Television talk-show moderator Yelena Khanga also said the author’s characterization contrasts with the prevailing public image.
“A lot of women see him as the perfect man. He doesn’t smoke. He doesn’t drink. He’s in good physical condition,” Khanga said of Putin. “Russian women love him because they want someone reliable and strong. We’re sick and tired of guys who have to be taken care of as if they were another baby in the family.”
Another prominent feminist, however, sees the carefully sculpted image of Putin as propagandistic and sexist.
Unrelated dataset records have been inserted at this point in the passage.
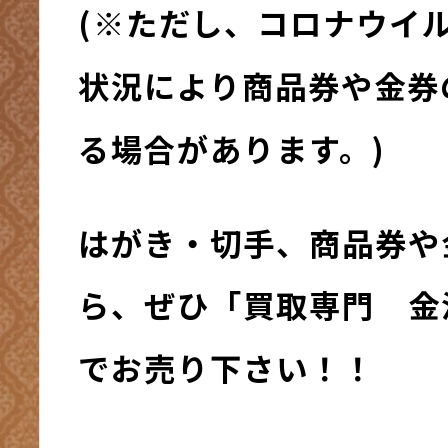
(※ただし、コロナウイ
状況により商品券や金券
る場合があります。)
はがき・切手、商品券や
ら、ぜひ「買取専門 金
でお売り下さい！！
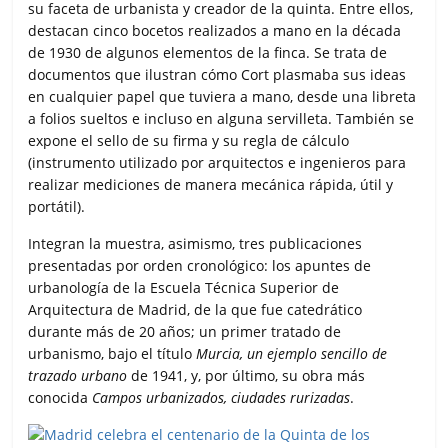
su faceta de urbanista y creador de la quinta. Entre ellos,
destacan cinco bocetos realizados a mano en la década
de 1930 de algunos elementos de la finca. Se trata de
documentos que ilustran cómo Cort plasmaba sus ideas
en cualquier papel que tuviera a mano, desde una libreta
a folios sueltos e incluso en alguna servilleta. También se
expone el sello de su firma y su regla de cálculo
(instrumento utilizado por arquitectos e ingenieros para
realizar mediciones de manera mecánica rápida, útil y
portátil).
Integran la muestra, asimismo, tres publicaciones
presentadas por orden cronológico: los apuntes de
urbanología de la Escuela Técnica Superior de
Arquitectura de Madrid, de la que fue catedrático
durante más de 20 años; un primer tratado de
urbanismo, bajo el título
Murcia, un ejemplo sencillo de
trazado urbano
de 1941, y, por último, su obra más
conocida
Campos urbanizados, ciudades rurizadas
.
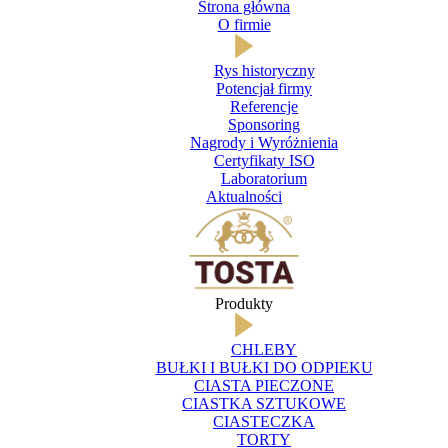
Strona główna
O firmie
Rys historyczny
Potencjał firmy
Referencje
Sponsoring
Nagrody i Wyróżnienia
Certyfikaty ISO
Laboratorium
Aktualności
Produkty
CHLEBY
BUŁKI I BUŁKI DO ODPIEKU
CIASTA PIECZONE
CIASTKA SZTUKOWE
CIASTECZKA
TORTY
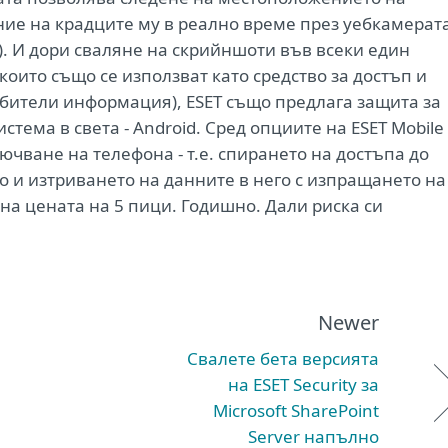
ние на крадците му в реално време през уебкамерат
). И дори сваляне на скрийншоти във всеки един
които също се използват като средство за достъп и
ебители информация), ESET също предлага защита за
ема в света - Android. Сред опциите на ESET Mobile
лючване на телефона - т.е. спирането на достъпа до
о и изтриването на данните в него с изпращането на
на цената на 5 пици. Годишно. Дали риска си
Newer
Свалете бета версията
на ESET Security за
Microsoft SharePoint
Server напълно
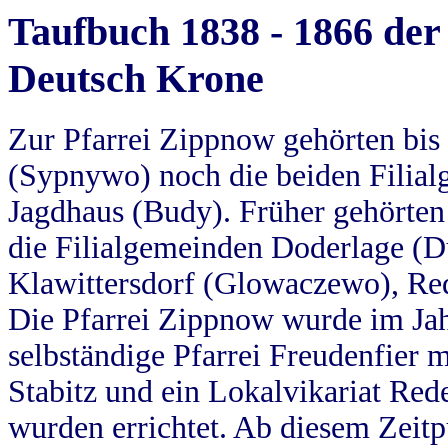
Taufbuch 1838 - 1866 der
Deutsch Krone
Zur Pfarrei Zippnow gehörten bi
(Sypnywo) noch die beiden Filial
Jagdhaus (Budy). Früher gehörten 
die Filialgemeinden Doderlage (D
Klawittersdorf (Glowaczewo), Red
Die Pfarrei Zippnow wurde im Jah
selbständige Pfarrei Freudenfier m
Stabitz und ein Lokalvikariat Red
wurden errichtet. Ab diesem Zeitp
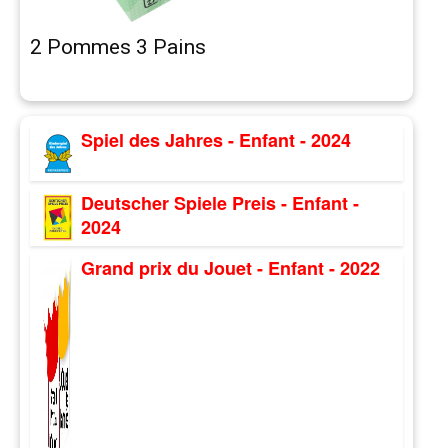
2 Pommes 3 Pains
Spiel des Jahres - Enfant - 2024
Deutscher Spiele Preis - Enfant -
2024
Grand prix du Jouet - Enfant - 2022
“The only Russian leader who put women on an equal basis with men was [Soviet President Mikhail S.] Gorbachev,” said Olga Voronina, head of the Moscow Center for Gender Studies. “The rest of them divide the world into spheres of men’s matters and women’s matters, and they think real men shouldn’t get involved in the latter.”
Russians have become accustomed to women bearing the brunt of the domestic load, some social analysts contend, and fail to see anything wrong with that tradition.
Especially among men from military or security backgrounds, Voronina said, there persists an attitude that being sensitive is weak and unmanly.
“It’s not very considerate behavior,” she said, “but it is the norm here.”